Tentu saja Gea mendengar teriakan maut mamanya itu. Tapi ia abaikan saja, daripada ia tambah terlambat.

Dengan gerakkan terburu-buru, Gea membuka pintu garasi. Lalu mengeluarkan motor maticnya dari garasi.

"Berangkat!"

Setelah itu, Gea menjalankan motornya dengan sangat tidak santai. Semua kendaraan yang menghalangi jalannya akan ia klakson dan disalipnya dengan ganas.

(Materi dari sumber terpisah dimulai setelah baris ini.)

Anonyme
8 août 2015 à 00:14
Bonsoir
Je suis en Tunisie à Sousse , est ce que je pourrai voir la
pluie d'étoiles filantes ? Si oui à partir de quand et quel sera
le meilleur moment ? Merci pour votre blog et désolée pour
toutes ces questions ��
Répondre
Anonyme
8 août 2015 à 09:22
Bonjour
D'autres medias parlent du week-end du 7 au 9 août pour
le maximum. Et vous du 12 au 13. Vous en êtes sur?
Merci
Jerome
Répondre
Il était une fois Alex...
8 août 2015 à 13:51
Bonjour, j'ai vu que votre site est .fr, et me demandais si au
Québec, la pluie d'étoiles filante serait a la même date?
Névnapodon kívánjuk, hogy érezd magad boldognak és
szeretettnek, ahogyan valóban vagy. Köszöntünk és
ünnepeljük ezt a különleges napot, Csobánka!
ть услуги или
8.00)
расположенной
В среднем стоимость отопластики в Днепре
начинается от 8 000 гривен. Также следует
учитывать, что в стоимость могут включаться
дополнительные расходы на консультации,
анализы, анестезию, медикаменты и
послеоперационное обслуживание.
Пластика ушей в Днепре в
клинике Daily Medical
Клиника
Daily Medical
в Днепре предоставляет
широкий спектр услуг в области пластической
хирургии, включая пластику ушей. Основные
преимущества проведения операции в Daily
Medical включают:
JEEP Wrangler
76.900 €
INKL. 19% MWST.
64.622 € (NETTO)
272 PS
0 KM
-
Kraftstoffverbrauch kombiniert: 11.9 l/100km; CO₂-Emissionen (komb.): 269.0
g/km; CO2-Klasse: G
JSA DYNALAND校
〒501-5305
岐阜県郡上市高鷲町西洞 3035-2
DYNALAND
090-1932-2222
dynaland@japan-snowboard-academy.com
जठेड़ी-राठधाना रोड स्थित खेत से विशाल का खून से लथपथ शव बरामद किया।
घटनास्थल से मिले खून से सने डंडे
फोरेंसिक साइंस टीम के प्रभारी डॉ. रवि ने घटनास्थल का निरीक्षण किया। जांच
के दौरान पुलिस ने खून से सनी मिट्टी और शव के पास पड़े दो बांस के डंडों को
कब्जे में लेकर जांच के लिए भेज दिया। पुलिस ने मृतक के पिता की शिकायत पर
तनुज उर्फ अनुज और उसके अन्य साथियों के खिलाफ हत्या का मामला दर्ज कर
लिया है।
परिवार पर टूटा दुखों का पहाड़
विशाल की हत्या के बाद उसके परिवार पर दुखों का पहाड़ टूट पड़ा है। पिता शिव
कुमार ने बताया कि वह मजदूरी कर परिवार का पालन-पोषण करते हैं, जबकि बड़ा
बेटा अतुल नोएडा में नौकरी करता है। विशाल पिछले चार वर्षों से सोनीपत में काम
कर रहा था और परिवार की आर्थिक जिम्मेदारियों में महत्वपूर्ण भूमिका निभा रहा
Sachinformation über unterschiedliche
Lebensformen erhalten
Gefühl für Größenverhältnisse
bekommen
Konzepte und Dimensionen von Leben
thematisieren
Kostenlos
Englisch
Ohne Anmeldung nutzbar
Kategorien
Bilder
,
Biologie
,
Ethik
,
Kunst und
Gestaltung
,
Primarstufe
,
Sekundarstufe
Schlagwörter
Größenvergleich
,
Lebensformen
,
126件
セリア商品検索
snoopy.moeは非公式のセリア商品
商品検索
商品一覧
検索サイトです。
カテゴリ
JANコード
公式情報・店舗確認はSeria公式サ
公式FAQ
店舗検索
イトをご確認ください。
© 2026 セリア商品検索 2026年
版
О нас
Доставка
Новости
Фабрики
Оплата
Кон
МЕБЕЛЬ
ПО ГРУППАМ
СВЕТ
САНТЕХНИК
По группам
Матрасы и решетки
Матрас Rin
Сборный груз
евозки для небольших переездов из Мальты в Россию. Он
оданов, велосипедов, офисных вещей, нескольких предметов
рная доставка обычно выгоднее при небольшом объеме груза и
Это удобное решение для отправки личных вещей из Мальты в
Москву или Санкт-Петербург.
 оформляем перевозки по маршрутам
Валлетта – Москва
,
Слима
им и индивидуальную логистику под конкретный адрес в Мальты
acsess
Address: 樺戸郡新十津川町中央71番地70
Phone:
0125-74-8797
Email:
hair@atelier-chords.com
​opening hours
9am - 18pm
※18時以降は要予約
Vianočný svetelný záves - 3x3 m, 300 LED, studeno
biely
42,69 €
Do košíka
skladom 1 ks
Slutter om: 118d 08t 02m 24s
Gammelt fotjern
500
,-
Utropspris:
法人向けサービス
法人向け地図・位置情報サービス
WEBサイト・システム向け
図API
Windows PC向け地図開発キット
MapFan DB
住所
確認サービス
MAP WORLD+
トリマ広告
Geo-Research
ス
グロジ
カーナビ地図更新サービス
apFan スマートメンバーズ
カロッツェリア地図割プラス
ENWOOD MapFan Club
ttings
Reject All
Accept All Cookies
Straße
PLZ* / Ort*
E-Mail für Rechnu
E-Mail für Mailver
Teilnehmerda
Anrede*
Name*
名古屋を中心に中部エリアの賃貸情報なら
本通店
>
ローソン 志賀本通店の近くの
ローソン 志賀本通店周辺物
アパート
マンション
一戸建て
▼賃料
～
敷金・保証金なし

Sambil menyalip kendaraan lain, ia akan bergumam, "Bodo amat. Bablas terus, mang! Yang penting nyampe."

•••

Gea sampai di sekolah pukul 07.32. Sungguh anak teladan bukan?

Gea tak memikirkan hukuman apa yang diterimanya nanti. Yang dipikirkan Gea sekarang ialah, bagaimana caranya ia masuk ke sekolah dengan selamat?

Motornya sudah terparkir cantik di gerbang belakang sekolah yang sepi. Ini Gea sedang bingung, masa motor kesayangan mamanya itu mau ditinggalkan di sini? Bagaimana kalo hilang?

Gea mengedarkan matanya ke sekeliling. Lalu senyumnya mengembang saat melihat warung yang terdapat di sebrang jalan. Ia bergegas menstater motornya kembali, lalu menjalankannya ke warung sebrang.

Setelah sampai, Gea menstandarkan motornya, lalu mengunci stang motornya agar tidak hilang. Ia bergegas turun dari motornya, lalu menghampiri si penjual.

"Teh, saya nitip motor boleh, 'kan? Sampe pulang sekolah. Boleh ya Teh?"

Si Teteh penjual tersenyum, lalu mengangguk. "Oh iya boleh atuh, Neng."

Gea tersenyum sumringah. "Sip. Nuhun ya, Teh."

Setelah itu, Gea berlari ke gerbang belakang sekolah lagi. Ia berniat untuk memanjat pagar besi ini. Sebelum menaiki pagar besi yang sudah berkarat ini, Gea melepas kedua sepatunya, lalu melemparnya ke dalam. Setelah kelar dengan urusan sepatunya, Gea bersiap untuk menaiki pagar tersebut.

Gea menepuk tangannya, lalu tertawa kecil karena berhasil masuk ke halaman belakang sekolahnya. Saat akan mengambil sepatunya, yang ia dapatkan hanya sebelah sepatu miliknya.

Gea mengkedip-kedipkan matanya, heran. "Lah, sapatu urang kamana, ieu?"

Gea berjongkok, lalu menyingkirkan rumput-rumput panjang yang ada di sana. Ia mengerutkan alisnya, lalu menggaruk kepalanya.

Dengan cepat Gea berdiri, matanya membulat. "Ih takut! Horor banget. Kabur ah!"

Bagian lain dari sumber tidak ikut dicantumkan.